Kalugin said that Gorbachev showed his reliance on the KGB when he made Kryuchkov a full member of the party's Politburo. "He needs the KGB, maybe in his fights against both the right and the left," Kalugin said, adding that Gorbachev's relationship with Kryuchkov was "a bad omen."

He said Kryuchkov lacked experience as an intelligence professional and has the instincts of a "party man."

"In fact, Kryuchkov never liked the organization, though maybe he likes it now," Kalugin said.

The government's new attempts to monitor KGB activity through the Supreme Soviet were "hopeless," according to Kalugin. The legislators, he said, "are just afraid of the KGB."

After several run-ins with the leadership in the last several years, Kalugin said he was finally forced out of the KGB after writing an article without agency clearance in the journal International Life last year obliquely criticizing the KGB for its operations abroad. That "infuriated" Kryuchkov, he said. The article identified Kalugin himself as a major general "formerly occupied for a long period of time with questions of diplomatic activity."

Rather than tend to his garden and "raise the tomatoes," Kalugin said he has decided to go public and join Democratic Platform, the leading organization pushing for radical reform within the Communist Party. But, he said, if the party does not change significantly after next month's Party Congress, he would quit the party.

Kalugin has the good looks of actors with razor-cut hair and ice-blue eyes who play Russian spies in James Bond movies. He speaks perfect English and said he was also fluent in German and Arabic. When Kalugin was an exchange student at the Columbia University School of Journalism in 1958, a New York Times profile described him as a "real personality kid." At the October Theater today he seemed to revel in his newfound celebrity. After his speech, Kalugin signed dozens of autographs for the Democratic Platform delegates.

Kalugin's salary was once 1,000 rubles a week, but now he receives a pension of 350. He said he lost his "food privileges" at the special KGB store but still lives in an apartment bloc among KGB officers in the Kuntsevo region of Moscow and on weekends at a dacha in a KGB complex south of the city. He said he was so pampered as a KGB agent that when he retired he "had no car and forgot to save up to buy one."

He knew Kim Philby, George Blake and other Western agents who defected to Moscow, Kalugin said. And he said he also knows Boris Yurchenko, a well-known defector who went through long interrogations at the CIA headquarters in Langley only to re-defect, escaping his handlers at a restaurant in Georgetown and leaving a trail of puzzlement.

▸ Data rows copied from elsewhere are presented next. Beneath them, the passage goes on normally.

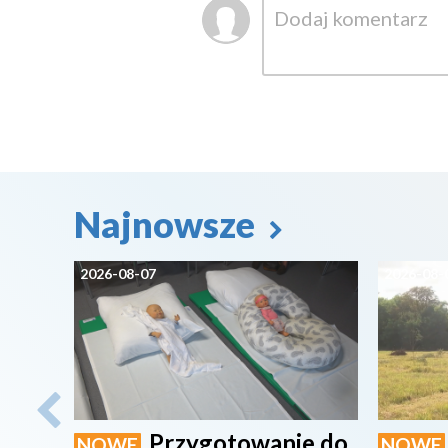
Najnowsze
2026-08-07
2026-08-
Przygotowanie do
NOWE
NOWE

"Yurchenko was in my department. I know him personally and I think he is a 100 percent traitor," Kalugin said. "I saw him on Kalinin Prospect a few weeks ago. We nodded recognition to one another. I think he is a professor now at the KGB Institute."

Kalugin said that the leadership of the KGB habitually denies its responsibilities and failings even when they have been the victim of a colossal deception. He said he could not understand how Kryuchkov could fail to resign after "for example" one of the KGB's leading agents in London, Oleg Grinovsky, turned out to be a British agent.

He also said he was disgusted that nearly all the officers who led operations against dissidents and refuseniks in the 1960s and 1970s continue to be promoted.

Kalugin, born in Leningrad, was an active member of the Young Communist League and studied American literature at Leningrad University. He volunteered for the KGB -- a natural gesture, he said, for an ideologically committed young man skilled in languages. "Like many young people of my generation, I believed in the final victory of our society, and I was willing, I wanted to promote this victory," he said.

The 1958 New York Times article said that "Soviet educational authorities" arranged Kalugin's stint at the Columbia journalism department, but he now says it was part of his KGB training: "Learning American customs and habits and so on." As the Times describes it, one of Kalugin's favorite pastimes in New York was sneaking backstage at Lincoln Center and snapping photographs of the ballerinas "sometimes in ungraceful poses."

At Columbia, Kalugin was friendly with a young graduate student who would one day become Gorbachev's closest adviser, Alexander Yakovlev. The two men were pictured sitting together on the steps of Columbia's Low Library in a Times article on Soviet exchange students. Kalugin said that even now he is on "speaking terms" with Yakovlev, though he "doubted" if Yakovlev would approve of his call to dismantle the KGB in its current form.

There is no way to document all of Kalugin's career, much less his secret activities. And to seek to confirm such a story here at the KGB press office is an exercise in futility. {But CIA spokesman Mark Mansfield in Washington confirmed that an Oleg Kalugin was once a KGB major general in charge of counterintelligence, the Associated Press reported.}

Kalugin said he worked from 1960-1964 for Soviet radio as a correspondent at the United Nations, a classic type of KGB cover. Then as press attache' at the embassy in Washington, Kalugin used his flawless English and charm to coax information out of many well-known journalists, including Walter Lippmann, Max Frankel and Carl Rowan.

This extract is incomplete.